● Exercise
Take the whole listing and reproduce it exactly, pictures excepted.

..............................

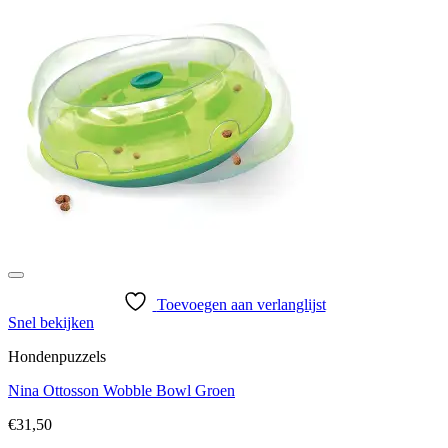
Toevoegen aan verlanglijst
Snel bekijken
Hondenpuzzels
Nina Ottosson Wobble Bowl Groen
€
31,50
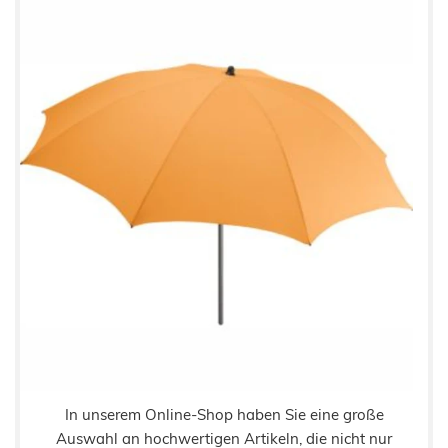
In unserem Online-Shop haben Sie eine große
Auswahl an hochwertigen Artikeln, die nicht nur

..............................

● Response below
Toevoegen aan verlanglijst
Snel bekijken
Hondenpuzzels
Nina Ottosson Wobble Bowl Groen
€
31,50
In unserem Online-Shop haben Sie eine große
Auswahl an hochwertigen Artikeln, die nicht nur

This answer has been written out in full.